■ WHAT THE TASK ASKS
Without including any images, repeat the listing below exactly.

■ RECORDED DATA
──────────────────────────────
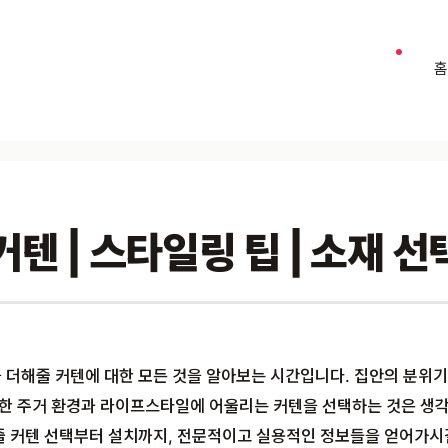
 | 스타일링 팁 | 소재 선택
 더해줄 커텐에 대한 모든 것을 알아보는 시간입니다. 집안의 분위기
한 주거 환경과 라이프스타일에 어울리는 커텐을 선택하는 것은 생각
줄 커텐 선택부터 설치까지, 전문적이고 실용적인 정보들을 얻어가시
──────────────────────────────
■ RESPONSE
 | 스타일링 팁 | 소재 선택
 더해줄 커텐에 대한 모든 것을 알아보는 시간입니다. 집안의 분위기
한 주거 환경과 라이프스타일에 어울리는 커텐을 선택하는 것은 생각
줄 커텐 선택부터 설치까지, 전문적이고 실용적인 정보들을 얻어가시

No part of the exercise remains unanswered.